▶ _Exercise directions_: In the material below, find each line with the string "Chính" and copy it.

▶ _Task data_:
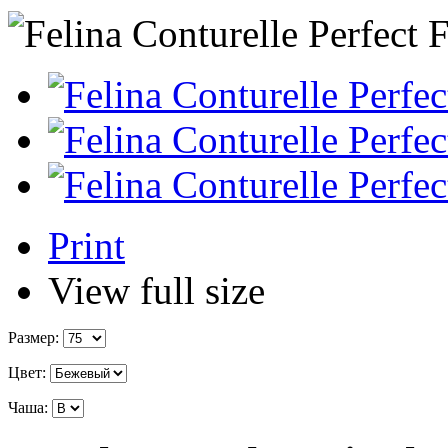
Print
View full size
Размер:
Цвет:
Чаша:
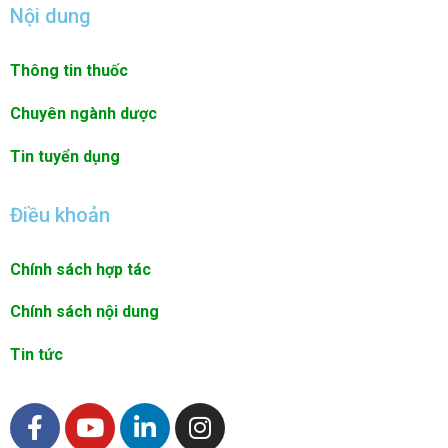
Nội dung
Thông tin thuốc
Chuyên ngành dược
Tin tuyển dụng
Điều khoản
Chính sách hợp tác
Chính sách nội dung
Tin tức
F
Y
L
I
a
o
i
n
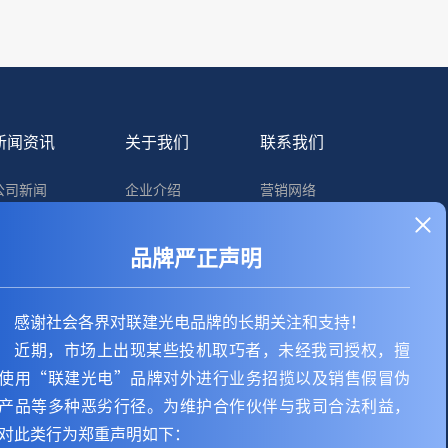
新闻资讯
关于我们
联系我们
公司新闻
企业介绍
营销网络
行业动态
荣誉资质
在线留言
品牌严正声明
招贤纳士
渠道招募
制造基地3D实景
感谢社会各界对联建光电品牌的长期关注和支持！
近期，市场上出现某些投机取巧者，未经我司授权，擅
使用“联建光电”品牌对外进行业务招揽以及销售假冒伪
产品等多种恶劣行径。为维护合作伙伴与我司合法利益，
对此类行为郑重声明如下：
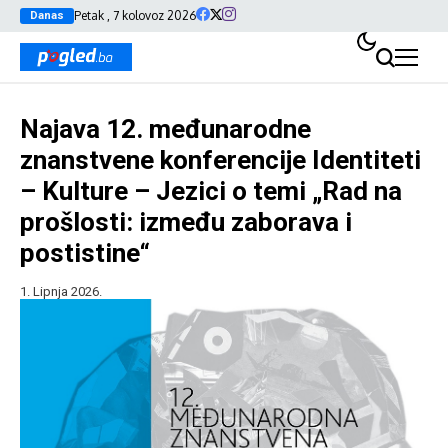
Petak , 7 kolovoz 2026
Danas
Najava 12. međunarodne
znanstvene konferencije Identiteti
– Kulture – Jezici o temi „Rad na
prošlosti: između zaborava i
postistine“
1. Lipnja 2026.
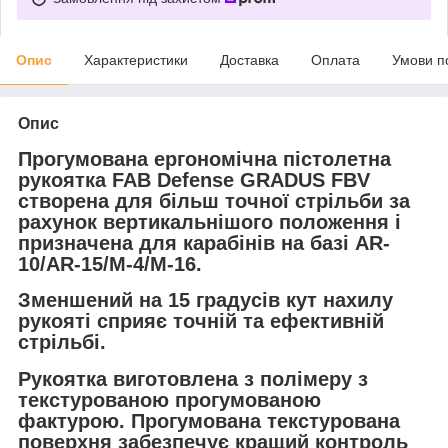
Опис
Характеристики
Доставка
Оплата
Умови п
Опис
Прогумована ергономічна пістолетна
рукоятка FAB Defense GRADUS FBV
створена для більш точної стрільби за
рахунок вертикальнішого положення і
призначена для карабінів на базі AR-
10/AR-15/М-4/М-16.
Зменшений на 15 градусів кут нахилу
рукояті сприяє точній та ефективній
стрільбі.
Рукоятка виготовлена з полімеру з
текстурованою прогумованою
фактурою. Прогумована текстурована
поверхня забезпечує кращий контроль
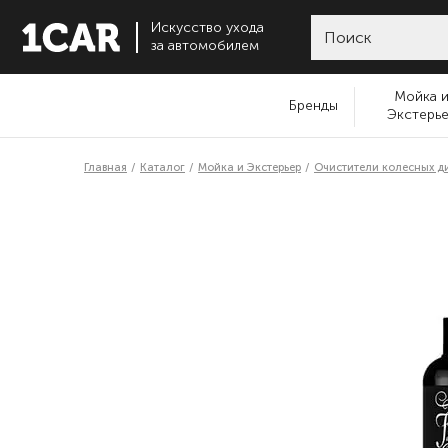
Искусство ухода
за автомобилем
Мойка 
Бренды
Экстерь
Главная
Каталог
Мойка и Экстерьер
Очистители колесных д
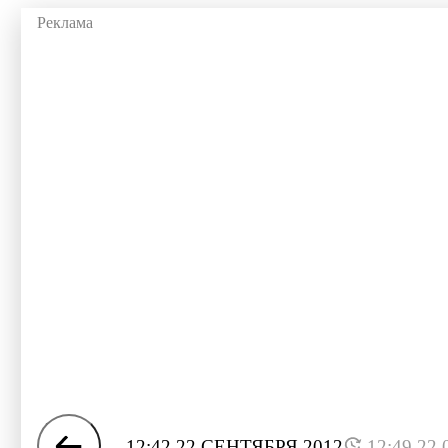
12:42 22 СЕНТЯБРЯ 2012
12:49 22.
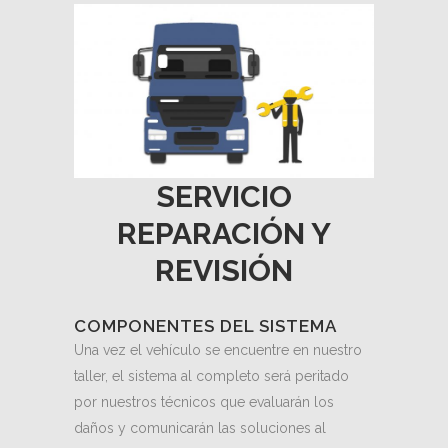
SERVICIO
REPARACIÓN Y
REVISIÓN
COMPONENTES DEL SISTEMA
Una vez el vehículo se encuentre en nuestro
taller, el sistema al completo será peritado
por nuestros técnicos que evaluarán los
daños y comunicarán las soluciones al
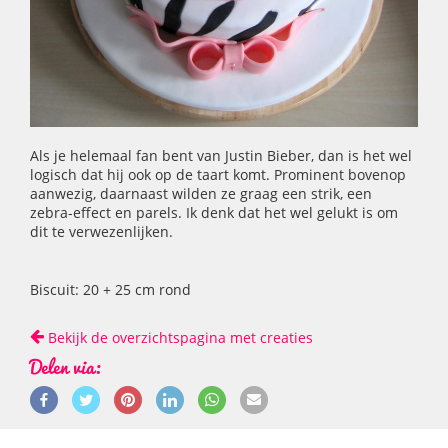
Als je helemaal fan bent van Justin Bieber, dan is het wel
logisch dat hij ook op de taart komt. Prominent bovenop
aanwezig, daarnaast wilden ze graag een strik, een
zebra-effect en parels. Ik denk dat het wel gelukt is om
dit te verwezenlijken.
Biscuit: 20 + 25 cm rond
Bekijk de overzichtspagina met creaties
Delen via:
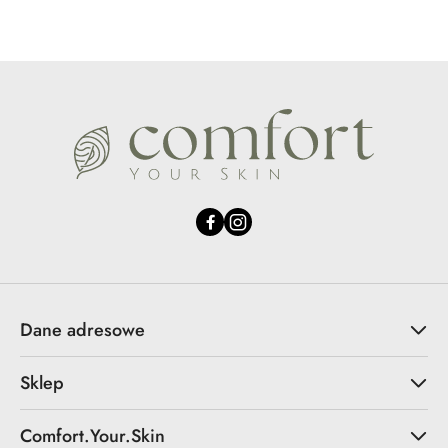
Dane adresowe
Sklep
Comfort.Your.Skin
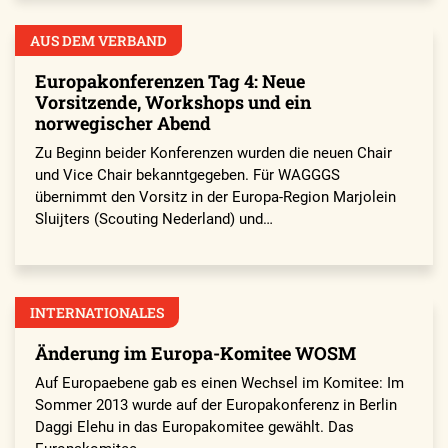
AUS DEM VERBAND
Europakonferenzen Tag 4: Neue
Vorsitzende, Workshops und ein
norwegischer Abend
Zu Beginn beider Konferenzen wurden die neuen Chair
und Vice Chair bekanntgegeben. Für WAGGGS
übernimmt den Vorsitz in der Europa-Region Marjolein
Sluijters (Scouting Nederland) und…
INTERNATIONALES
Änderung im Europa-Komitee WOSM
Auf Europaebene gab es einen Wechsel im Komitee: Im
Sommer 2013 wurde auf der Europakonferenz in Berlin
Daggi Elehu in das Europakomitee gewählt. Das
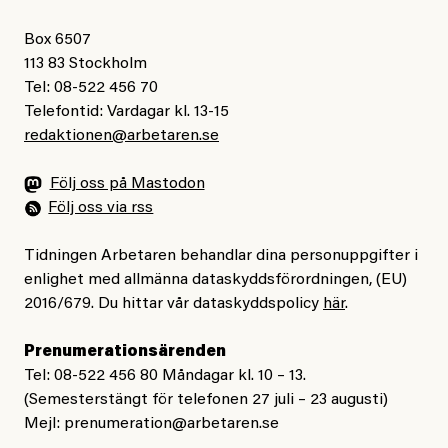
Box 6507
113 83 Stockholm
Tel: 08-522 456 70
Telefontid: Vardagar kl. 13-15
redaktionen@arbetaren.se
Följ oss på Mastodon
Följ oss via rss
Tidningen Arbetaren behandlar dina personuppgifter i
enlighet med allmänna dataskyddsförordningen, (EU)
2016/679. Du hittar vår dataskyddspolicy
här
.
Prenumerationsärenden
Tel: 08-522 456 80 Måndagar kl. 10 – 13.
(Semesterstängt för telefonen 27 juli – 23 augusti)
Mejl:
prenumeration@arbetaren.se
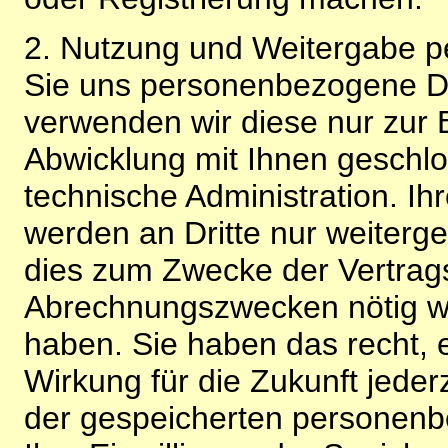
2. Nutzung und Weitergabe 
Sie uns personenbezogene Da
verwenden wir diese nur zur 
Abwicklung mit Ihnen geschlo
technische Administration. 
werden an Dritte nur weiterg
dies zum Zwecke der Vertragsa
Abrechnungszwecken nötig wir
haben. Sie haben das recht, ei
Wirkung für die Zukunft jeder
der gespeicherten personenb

▶ _Answer below_:
Chính sách hợp tác
Chính sách nội dung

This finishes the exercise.